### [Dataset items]
*** Begin section ***

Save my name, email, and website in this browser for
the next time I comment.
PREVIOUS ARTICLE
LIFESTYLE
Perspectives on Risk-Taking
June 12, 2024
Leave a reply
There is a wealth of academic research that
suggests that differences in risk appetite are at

*** End section ***

### [Task details]
Print exactly, and only, the lines running from the one that contains "Leave a reply" to the last line of the records above.

### [Response to the exercise]
Leave a reply
There is a wealth of academic research that
suggests that differences in risk appetite are at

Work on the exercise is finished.